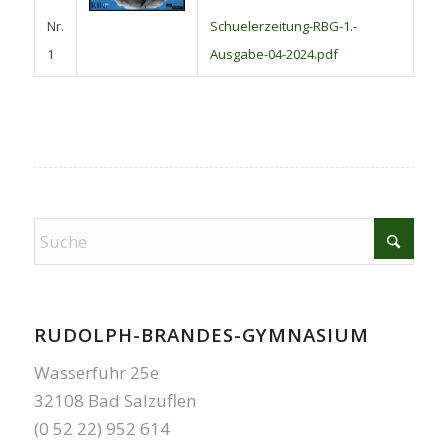
Nr.
Schuelerzeitung-RBG-1.-
1
Ausgabe-04-2024.pdf
RUDOLPH-BRANDES-GYMNASIUM
Wasserfuhr 25e
32108 Bad Salzuflen
(0 52 22) 952 614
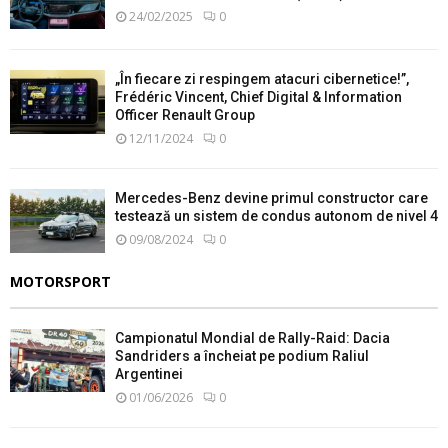
24/02/2025
0
„În fiecare zi respingem atacuri cibernetice!”,
Frédéric Vincent, Chief Digital & Information
Officer Renault Group
12/11/2024
0
Mercedes-Benz devine primul constructor care
testează un sistem de condus autonom de nivel 4
09/08/2024
0
MOTORSPORT
Campionatul Mondial de Rally-Raid: Dacia
Sandriders a încheiat pe podium Raliul
Argentinei
01/06/2026
0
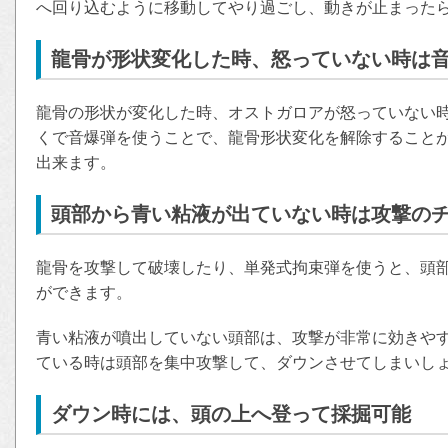
へ回り込むように移動してやり過ごし、動きが止まった
龍骨が形状変化した時、怒っていない時は
龍骨の形状が変化した時、オストガロアが怒っていない
くで音爆弾を使うことで、龍骨形状変化を解除すること
出来ます。
頭部から青い粘液が出ていない時は攻撃の
龍骨を攻撃して破壊したり、単発式拘束弾を使うと、頭
ができます。
青い粘液が噴出していない頭部は、攻撃が非常に効きや
ている時は頭部を集中攻撃して、ダウンさせてしまいし
ダウン時には、頭の上へ登って採掘可能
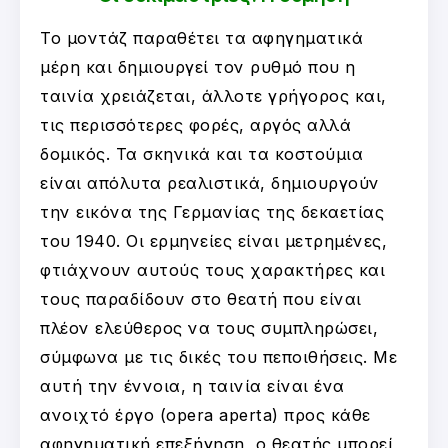
Το μοντάζ παραθέτει τα αφηγηματικά
μέρη και δημιουργεί τον ρυθμό που η
ταινία χρειάζεται, άλλοτε γρήγορος και,
τις περισσότερες φορές, αργός αλλά
δομικός. Τα σκηνικά και τα κοστούμια
είναι απόλυτα ρεαλιστικά, δημιουργούν
την εικόνα της Γερμανίας της δεκαετίας
του 1940. Οι ερμηνείες είναι μετρημένες,
φτιάχνουν αυτούς τους χαρακτήρες και
τους παραδίδουν στο θεατή που είναι
πλέον ελεύθερος να τους συμπληρώσει,
σύμφωνα με τις δικές του πεποιθήσεις. Με
αυτή την έννοια, η ταινία είναι ένα
ανοιχτό έργο (opera aperta) προς κάθε
αφηγηματική επεξήγηση, ο θεατής μπορεί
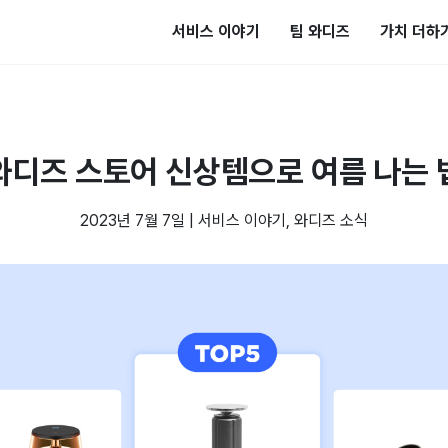
서비스 이야기
팀 와디즈
가치 더하
와디즈 스토어 신상템으로 여름 나는 
2023년 7월 7일
|
서비스 이야기
,
와디즈 소식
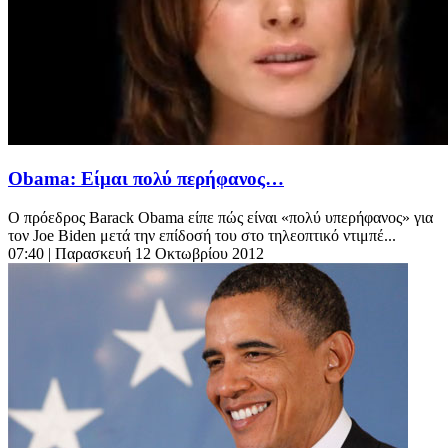
Obama: Είμαι πολύ περήφανος…
Ο πρόεδρος Barack Obama είπε πώς είναι «πολύ υπερήφανος» για
τον Joe Biden μετά την επίδοσή του στο τηλεοπτικό ντιμπέ...
07:40
| Παρασκευή 12 Οκτωβρίου 2012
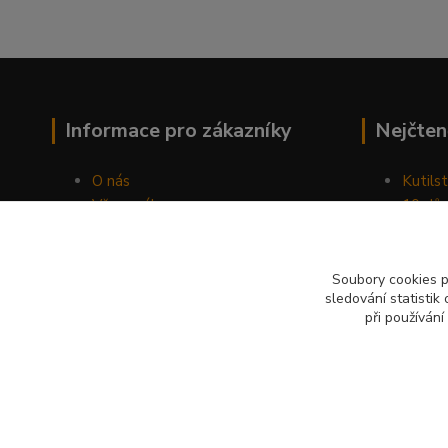
Informace pro zákazníky
Nejčten
O nás
Kutilst
Vše o nákupu
10 dův
Obchodní podmínky
chozen
Fotogalerie
Jak sp
Kontakty
Náhod
Soubory cookies 
sledování statisti
Blog
při používání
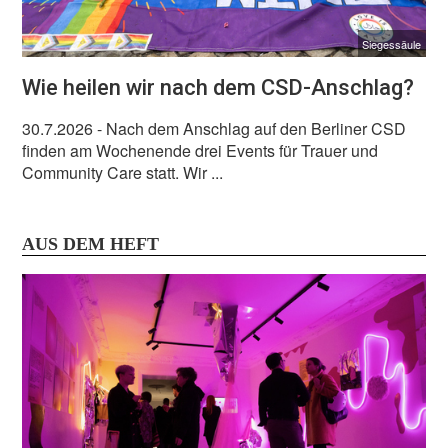
Siegessäule
Wie heilen wir nach dem CSD-Anschlag?
30.7.2026
- Nach dem Anschlag auf den Berliner CSD
finden am Wochenende drei Events für Trauer und
Community Care statt. Wir ...
AUS DEM HEFT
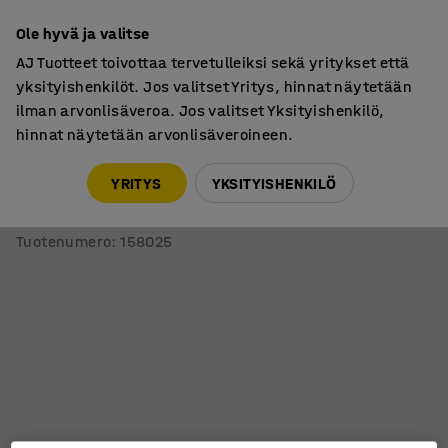
7 vuoden takuu
Ole hyvä ja valitse
AJ Tuotteet toivottaa tervetulleiksi sekä yritykset että
yksityishenkilöt. Jos valitset Yritys, hinnat näytetään
ilman arvonlisäveroa. Jos valitset Yksityishenkilö,
hinnat näytetään arvonlisäveroineen.
Pöydät
Sohvapöydät
YRITYS
YKSITYISHENKILÖ
Sohvapöytä VERTICUS
700x700x500 mm, vaaleanharmaa/hopea
Tuotenumero
:
158025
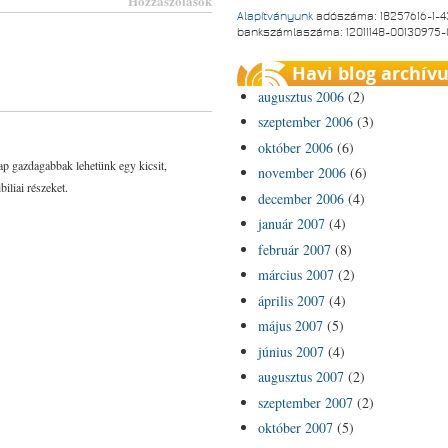
Hozzászólások
Alapítványunk
adószáma: 18257616-1-4
bankszámlaszáma: 12011148-00130975
Havi blog archív
augusztus 2006
(2)
szeptember 2006
(3)
október 2006
(6)
ap gazdagabbak lehetünk egy kicsit,
november 2006
(6)
iliai részeket.
december 2006
(4)
január 2007
(4)
február 2007
(8)
március 2007
(2)
április 2007
(4)
május 2007
(5)
június 2007
(4)
augusztus 2007
(2)
szeptember 2007
(2)
október 2007
(5)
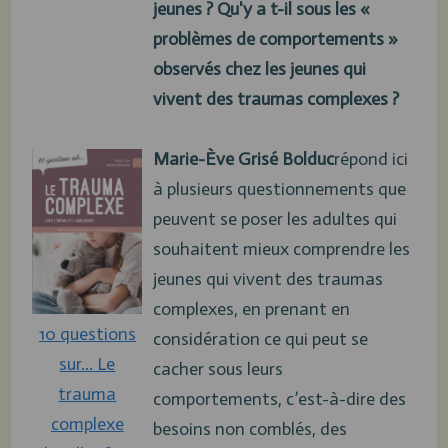
jeunes ? Qu'y a t-il sous les
«
problèmes de comportements »
observés chez les jeunes qui
vivent des traumas complexes ?
Marie-Ève Grisé Bolduc
répond ici
à plusieurs questionnements que
peuvent se poser les adultes qui
souhaitent mieux comprendre les
jeunes qui vivent des traumas
complexes, en prenant en
10 questions
considération ce qui peut se
sur... Le
cacher sous leurs
trauma
comportements, c’est-à-dire des
complexe
besoins non comblés, des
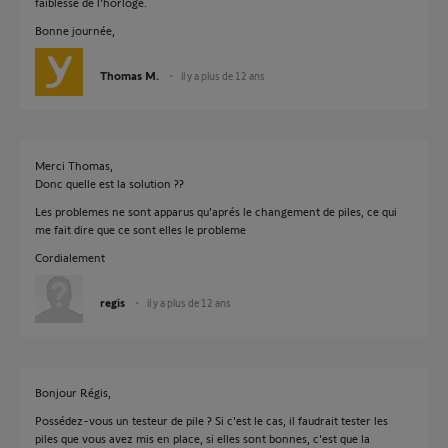
faiblesse de l'horloge.
Bonne journée,
Thomas M.
il y a plus de 12 ans
Merci Thomas,
Donc quelle est la solution ??
Les problemes ne sont apparus qu'aprés le changement de piles, ce qui
me fait dire que ce sont elles le probleme
Cordialement
regis
il y a plus de 12 ans
Bonjour Régis,
Possédez-vous un testeur de pile ? Si c'est le cas, il faudrait tester les
piles que vous avez mis en place, si elles sont bonnes, c'est que la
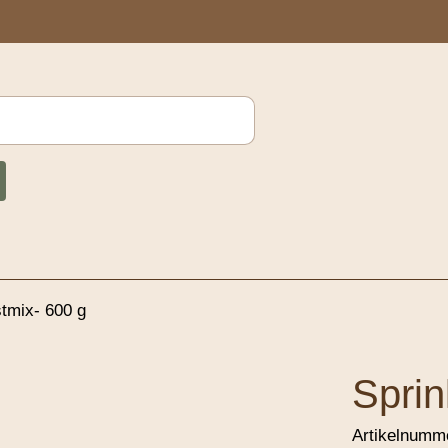
stmix- 600 g
Sprin
Artikelnumm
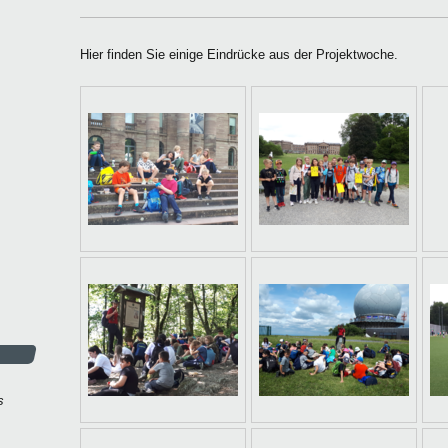
Hier finden Sie einige Eindrücke aus der Projektwoche.
s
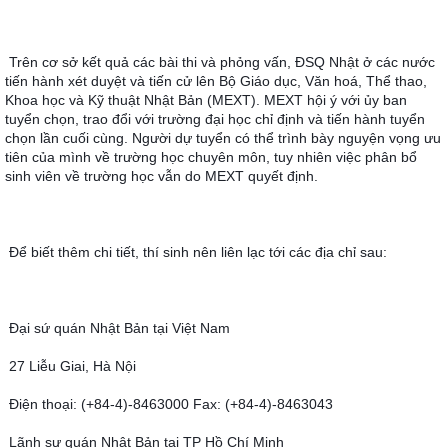
Trên cơ sở kết quả các bài thi và phỏng vấn, ÐSQ Nhật ở các nước 
tiến hành xét duyệt và tiến cử lên Bộ Giáo dục, Văn hoá, Thể thao, 
Khoa học và Kỹ thuật Nhật Bản (MEXT). MEXT hội ý với ủy ban 
tuyển chọn, trao đổi với trường đại học chỉ định và tiến hành tuyển 
chọn lần cuối cùng. Người dự tuyển có thể trình bày nguyện vọng ưu 
tiên của mình về trường học chuyên môn, tuy nhiên việc phân bổ 
sinh viên về trường học vẫn do MEXT quyết định.
Để biết thêm chi tiết, thí sinh nên liên lạc tới các địa chỉ sau:
Ðại sứ quán Nhật Bản tại Việt Nam
27 Liễu Giai, Hà Nội
Ðiện thoại: (+84-4)-8463000 Fax: (+84-4)-8463043
Lãnh sự quán Nhật Bản tại TP Hồ Chí Minh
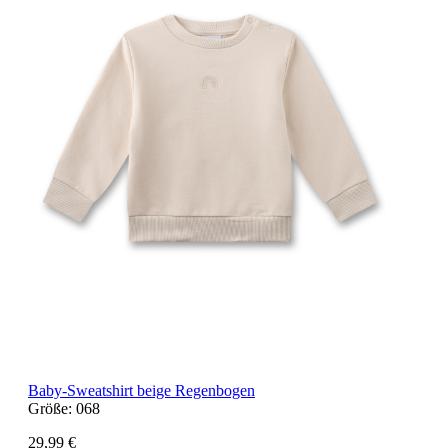
Baby-Sweatshirt beige Regenbogen
Größe:
068
29,99 €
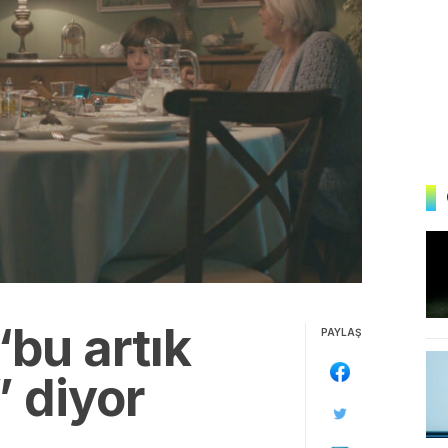
“bu artık
PAYLAŞ
” diyor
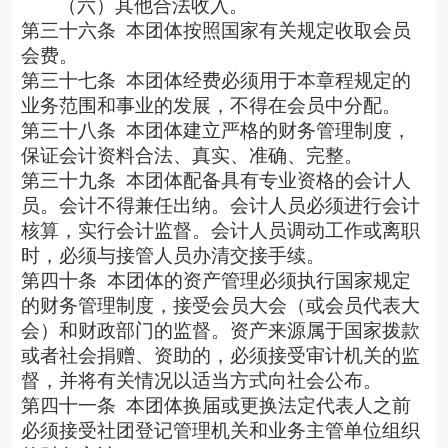
（六）其他合法收入。
第三十六条
本团体按照国家有关规定收取会员
会费。
第三十七条
本团体经费必须用于本章程规定的
业务范围和事业的发展，不得在会员中分配。
第三十八条
本团体建立严格的财务管理制度，
保证会计资料合法、真实、准确、完整。
第三十九条
本团体配备具有专业资格的会计人
员。会计不得兼任出纳。会计人员必须进行会计
核算，实行会计监督。会计人员调动工作或离职
时，必须与接管人员办清交接手续。
第四十条
本团体的资产管理必须执行国家规定
的财务管理制度，接受会员大会（或会员代表大
会）和财政部门的监督。资产来源属于国家拨款
或者社会捐赠、资助的，必须接受审计机关的监
督，并将有关情况以适当方式向社会公布。
第四十一条
本团体换届或更换法定代表人之前
必须接受社团登记管理机关和业务主管单位组织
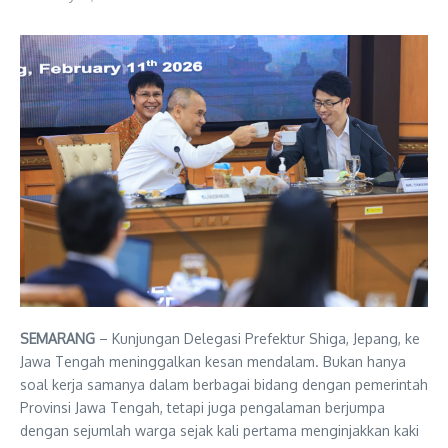
SEMARANG
– Kunjungan Delegasi Prefektur Shiga, Jepang, ke
Jawa Tengah meninggalkan kesan mendalam. Bukan hanya
soal kerja samanya dalam berbagai bidang dengan pemerintah
Provinsi Jawa Tengah, tetapi juga pengalaman berjumpa
dengan sejumlah warga sejak kali pertama menginjakkan kaki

◆ ◆ ◆ ◆

**ASSIGNED TASK:** If a line in the material above holds the word "dengan", count it, then give the total as a bare number.

**TASK OUTPUT:** 2